Exact vs approximate	Exact is always correct but contended; approximate (sharded or async tallies) is cheap but can briefly over- or under-count near the limit.
Reconciliation scan	Re-summing true usage means listing every object — O(objects) work, so it runs periodically (nightly), not per request.
Drift	Any gap between the counter and true on-disk usage — from crashes, races, or missed decrements — costs either over-charging tenants or letting them exceed the cap.
Signals to watch	`used / limit` ratio (warn band), reconciliation `drift = counter − scanned`, and the rejected-write rate (tenants hitting the wall).

Watch out for

Non-atomic increment under concurrency. A read-then-write (used = used + size) lets two writers read the same value and one update vanishes — a lost update that drifts the counter low.
Forgetting to decrement. A delete path that skips used -= size, or failed multipart parts that are never cleaned up, leaves phantom usage that slowly fills the quota with nothing.
Logical vs physical size mismatch. Charging the bytes the user uploaded while disk holds compressed or replicated copies (or vice versa) makes the counter mean something different from what's actually stored.
One global counter. A single shared counter for a busy tenant becomes a write bottleneck — shard it across N sub-counters and sum them when you need the total.
Soft limit with no teeth. A warn-only soft limit that nothing enforces lets a tenant sail past it; pair it with a hard limit, and reconcile so drift never accumulates unnoticed.

Worked example

A tenant has a 10 GB limit. A run of writes brings used to 7 GB — past a 7.5 GB soft line we'd warn on soon. The tenant deletes a 2 GB object, so used drops to 5 GB and there's room to grow again.

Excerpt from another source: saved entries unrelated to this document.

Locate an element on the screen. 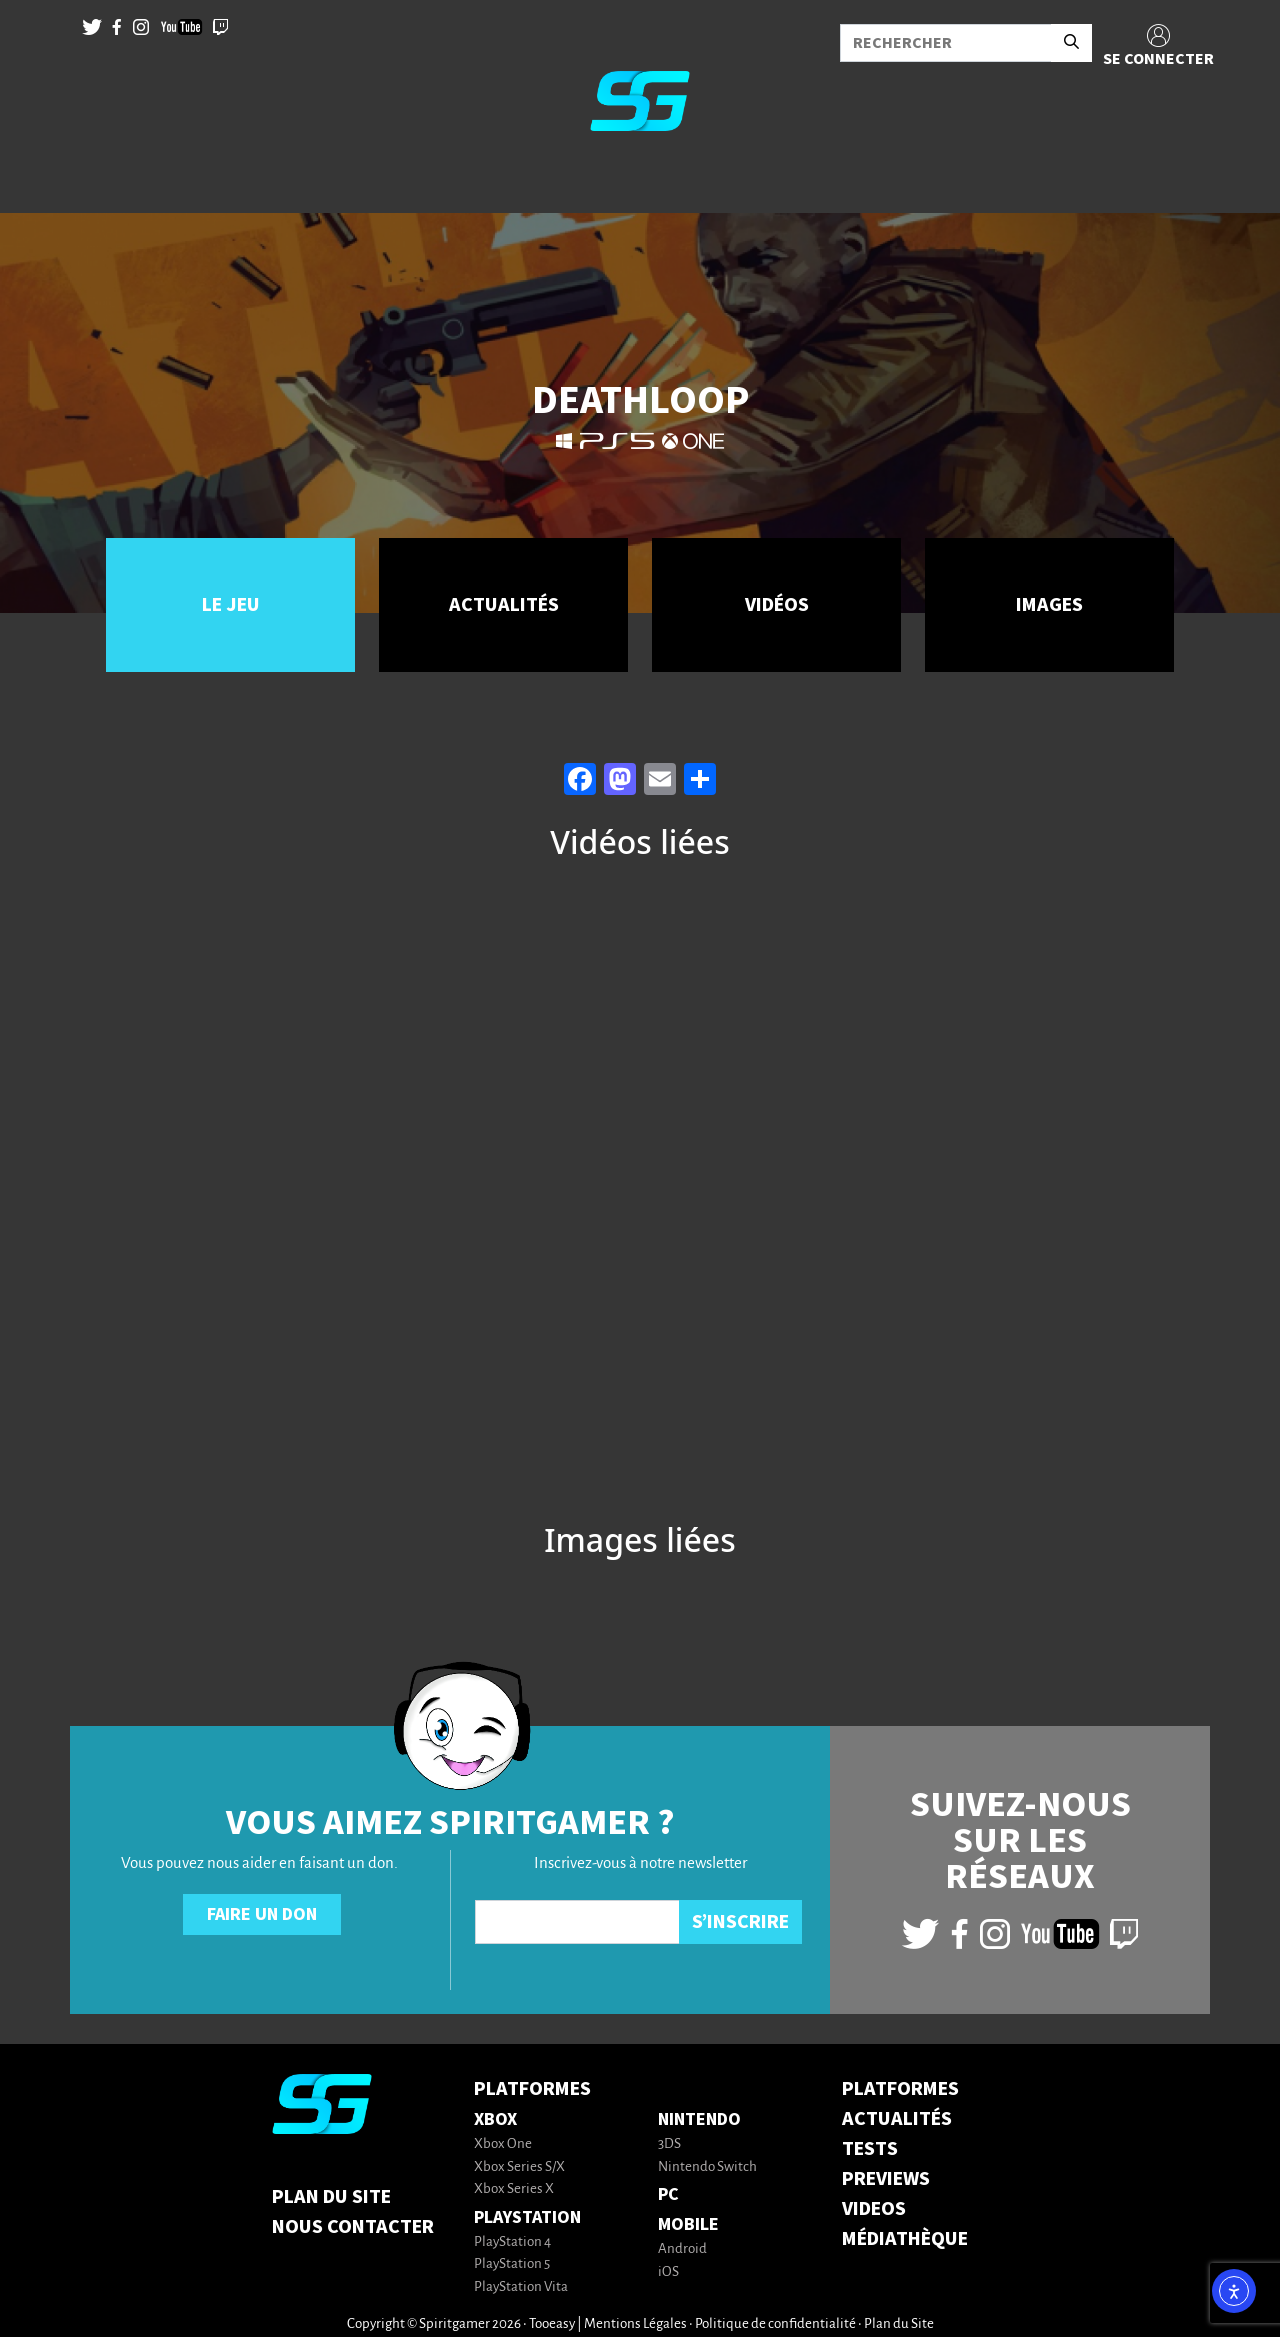 This screenshot has width=1280, height=2337. PLATFORMES is located at coordinates (900, 2089).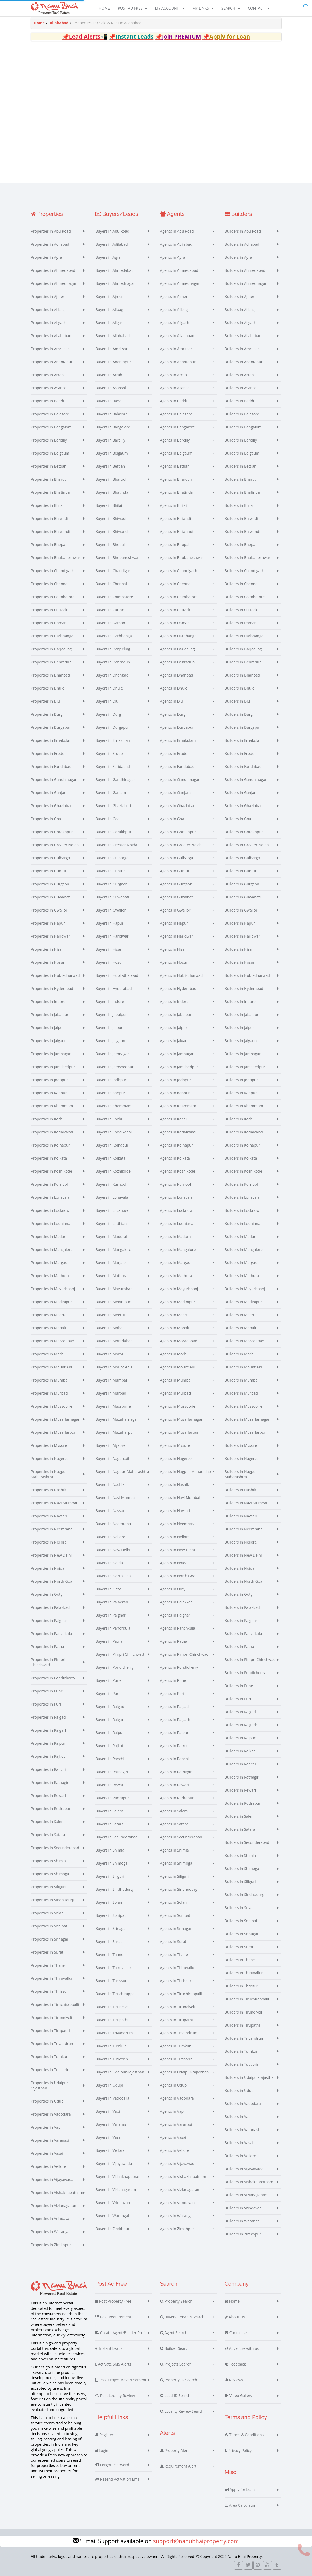 This screenshot has width=312, height=2576. What do you see at coordinates (238, 257) in the screenshot?
I see `Builders in Agra` at bounding box center [238, 257]. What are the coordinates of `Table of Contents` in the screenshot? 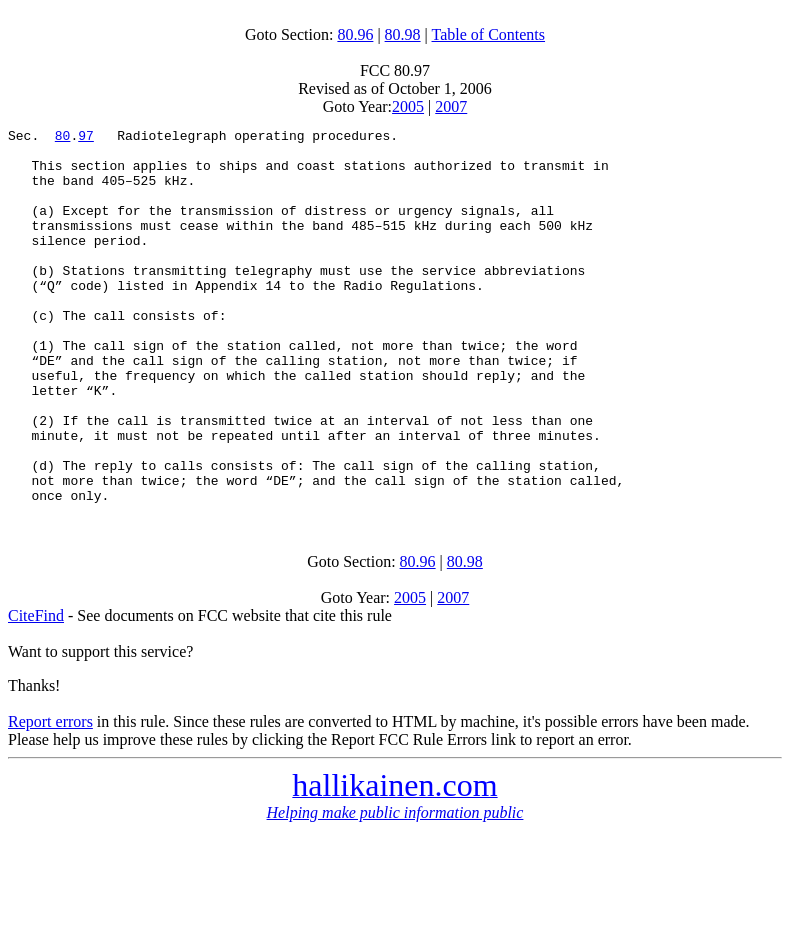 It's located at (489, 34).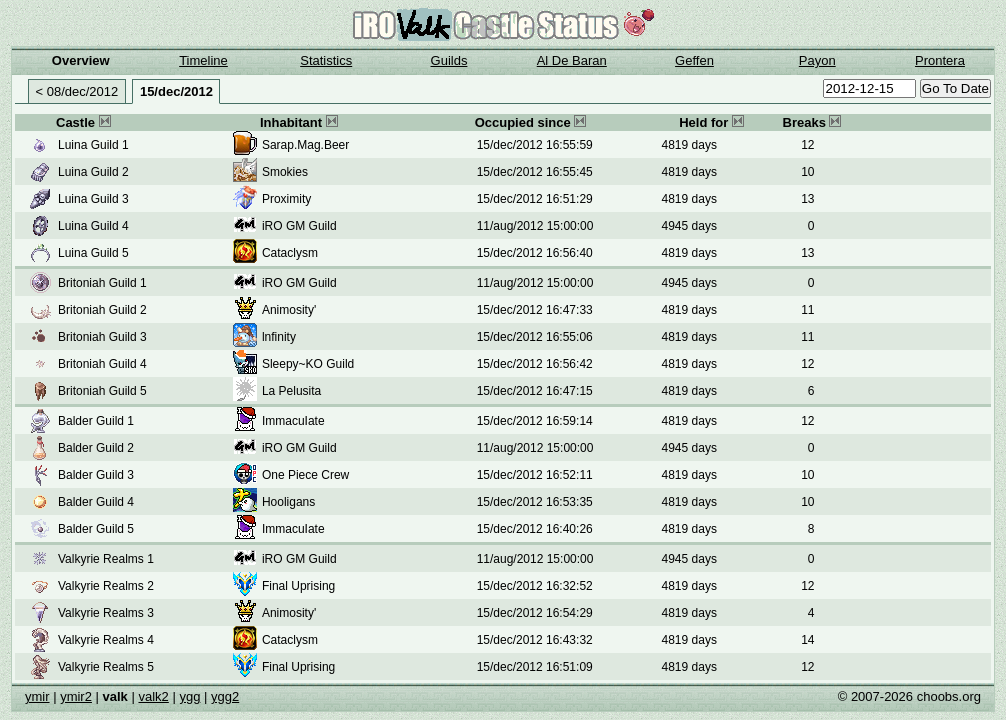 The image size is (1006, 720). I want to click on Britoniah Guild 4, so click(102, 364).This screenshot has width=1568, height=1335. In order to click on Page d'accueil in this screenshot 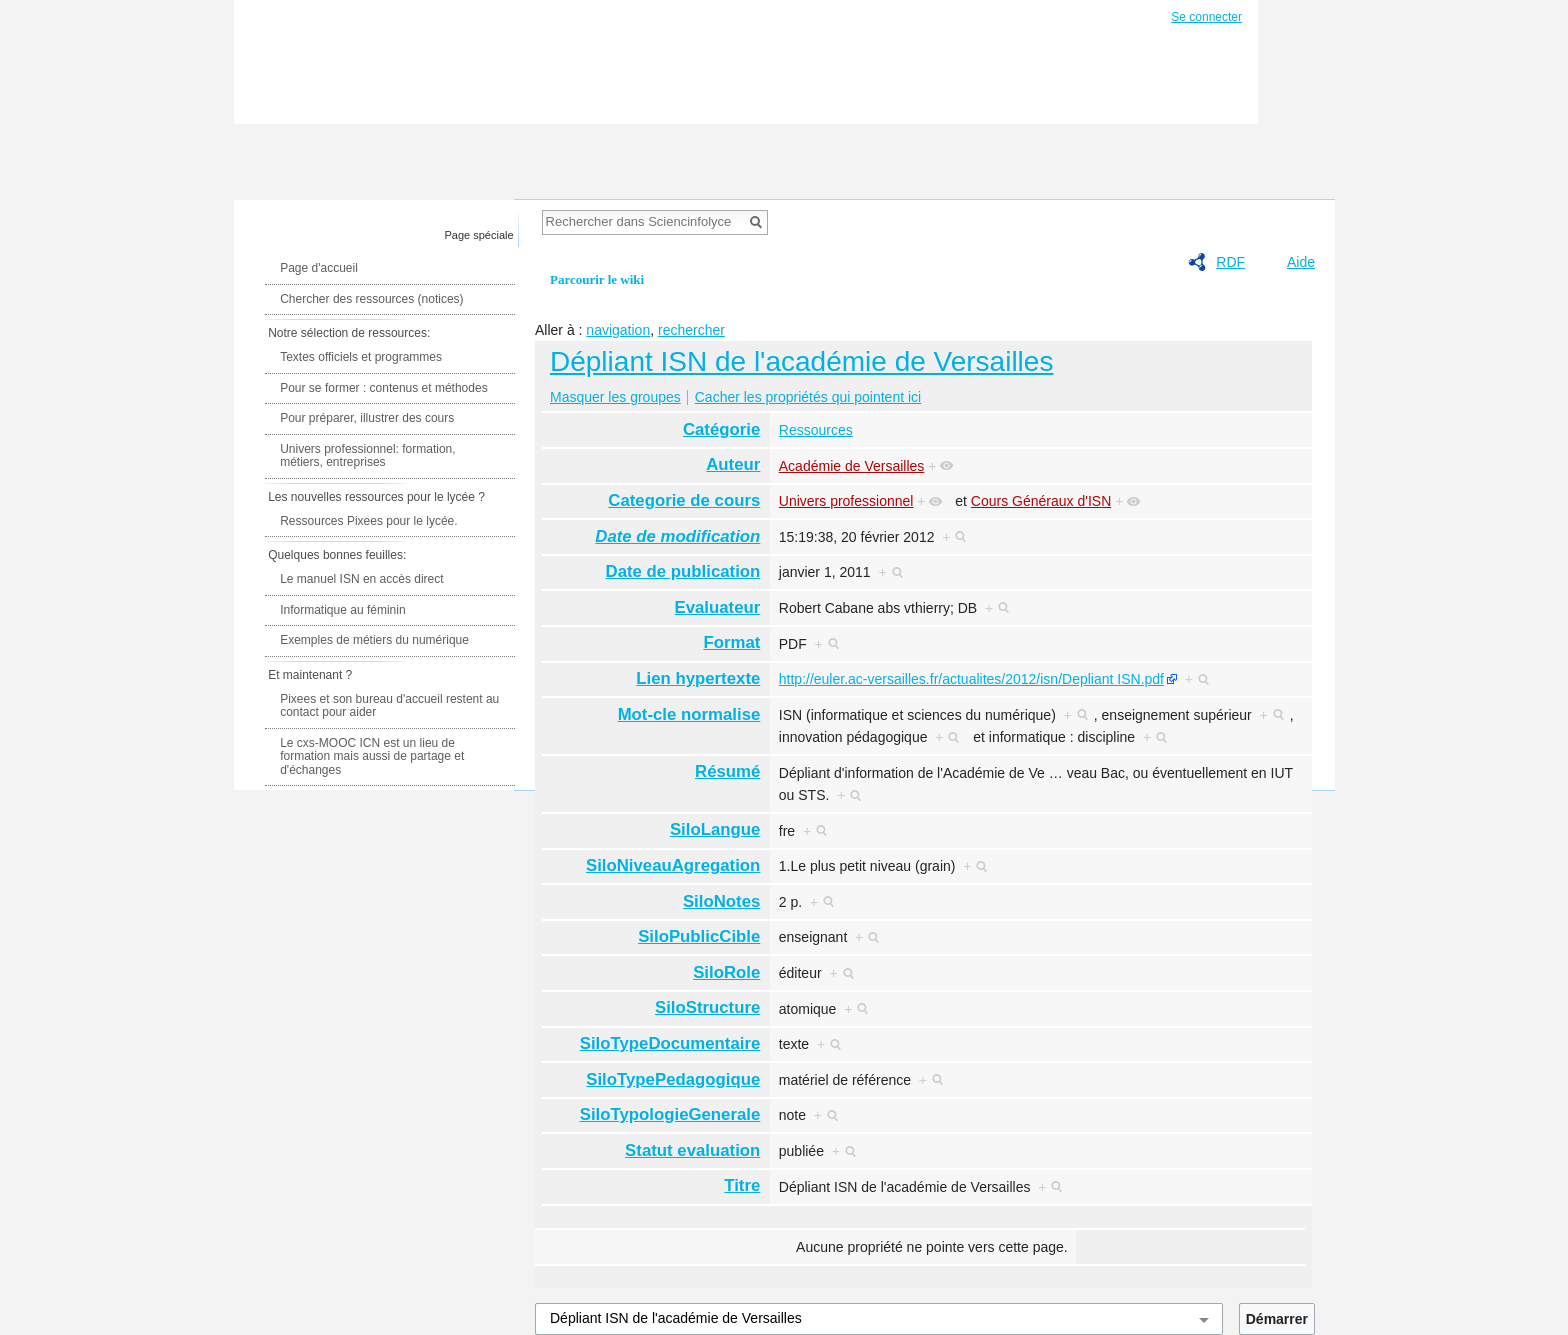, I will do `click(319, 268)`.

But a buggy concurrent delete path skips its decrement, so the counter still reads high while real usage is lower — that gap is drift. A nightly reconciliation re-scans the actual objects, finds 5 GB of real data, and overwrites the counter back to 5 GB. The accounting is honest again, and the next write is judged against the true number.

Check yourself

1. Two writes of 1 GB each arrive at the same instant for a tenant at used = 8 GB, limit = 10 GB. The code does used = used + size (a plain read-then-write). What's the danger?

2. After crashes left the counter reading higher than what's actually stored, what fixes it?